Он сказал Елене Дмитриевне, что если явится армейская тыловая инспекция с проверкой выполнения инструкций рейхсфюрера по работе на оккупированных территориях, он скажет ей, что книги оставлены им на зиму как топочный материал. Он при этом пристально смотрел на Елену Дмитриевну. Она спросила, не может ли она несколько книжек взять домой. Нимц с улыбкой кивнул.
И Елена Дмитриевна теперь каждый день уносила домой (дважды в день: отправляясь обедать в 12.30 и после работы) авоськи с книгами. Сначала она прятала их на дно сундука, под хранимое в нём (старые одёжные и постельные вещи), потом, когда сундук перестал закрываться, складывала их под кровати. Сначала она выбирала из штабелей то, что считала наиболее ценным: книги Толстого, Пушкина, Жюль Верна, Беляева, Фраермана, Гайдара. Следом настала очередь задачников по алгебре и геометрии: Ларичев, Рыбкин. Неожиданно она наткнулась на вспомогательную литературу по немецкому языку. Здесь были адаптированные «Leiden des jungen Werthers», «Mдrchen von Gebrьder Grimm», чеховская «Kaschtanka» и даже «Manifest der Kommunistischen Partei» *). Она показала это Нимцу. Он изумился:
- In der kleinen Dorfschule lasen Kinder «Werther»?! Komische Sache...**)
И забрал эти книжки на свой подоконник.
На выходе из села Таня и Родька предъявляли часовому пропуск, подписанный Нимцем. Там же к ним присоединялся Васятка-Помазок. Это был убогий, то есть не от мира сего, мужичок лет сорока; он жил в халабуде на краю села, со стариком-отцом, баптистом, сторонящимся людей; он любил собак - около него всегда вертелись две-три шавки, с которыми он разговаривал ласковыми междометиями; а с людьми Васятка говорил очень выспренно и непонятно, но иногда вдруг проговаривался такой умной или пронзительной фразой, что его в селе почитали Божьим прозорливцем и к речам прислушивались. «Помазком» его прозвали за ярко-соломенные волосы, торчащие пучком на голове, как в кисточке для бритья. Во все времена года он ходил с непокрытой головой. Его глаза полыхали глубинным огнём. Таня его жалела и до войны всегда угощала его при встречах каким-нибудь гостинцем: карамелькой или мятным пряником - специально носила с собою. Он не боялся холода и зимою одевал поверх рубахи лишь пиджак и красное, как флаг, длинное кашне, неизвестно как к нему попавшее. Немецкая солдатня не упускала возможности при случае пнуть его сапогом, идиотски хохоча при этом, но выпускали из села без пропуска: его за человека не считали. Родьке было велено за ним присматривать.

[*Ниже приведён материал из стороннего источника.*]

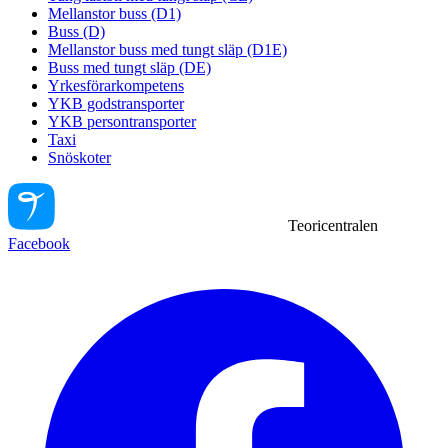
Mellanstor buss (D1)
Buss (D)
Mellanstor buss med tungt släp (D1E)
Buss med tungt släp (DE)
Yrkesförarkompetens
YKB godstransporter
YKB persontransporter
Taxi
Snöskoter
Teoricentralen
Facebook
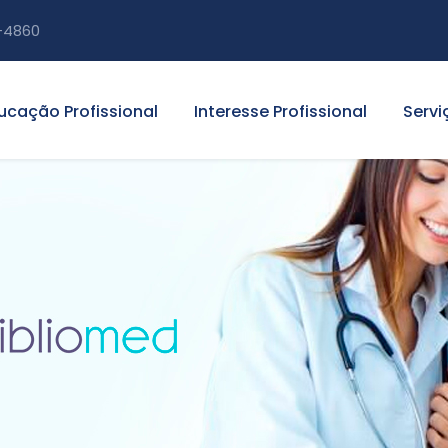
-4860
ucação Profissional
Interesse Profissional
Servi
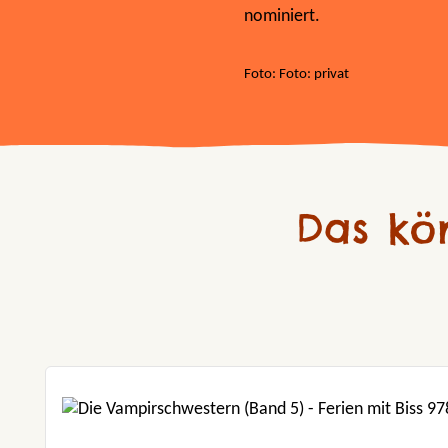
nominiert.
Foto: Foto: privat
Das kö
Produktgalerie überspringen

В степи Васятка-Помазок шагал, выпрямившись, как военный на параде, твёрдо тыкая посохом в мёрзлую землю. Шавки, поджав от холода хвосты, бежали рядом. Он шёл с гордо задранным подбородком и так, чтобы загораживать Таню от ветра; время от времени он поглядывал на неё и бережно осведомлялся, «не дует ли». Ледяной ветер мотал волосы на его голове. Когда вступали в руины свинофермы, он с собаками оставался у входа, как на часах. Иногда он покидал свой пост, подходил к работающим Тане и Родьке и говорил:
- Упал на землю светильник и погас! Конец времён близко, источники сделались горьки, и пепел уже остыл. Но это ненадолго, ненадолго: через двенадесять лет антихристы сгинут, светильник воссияет вновь, время возобновится, а там и божьи звёзды засверкают. И всюду сделается светло и тепло.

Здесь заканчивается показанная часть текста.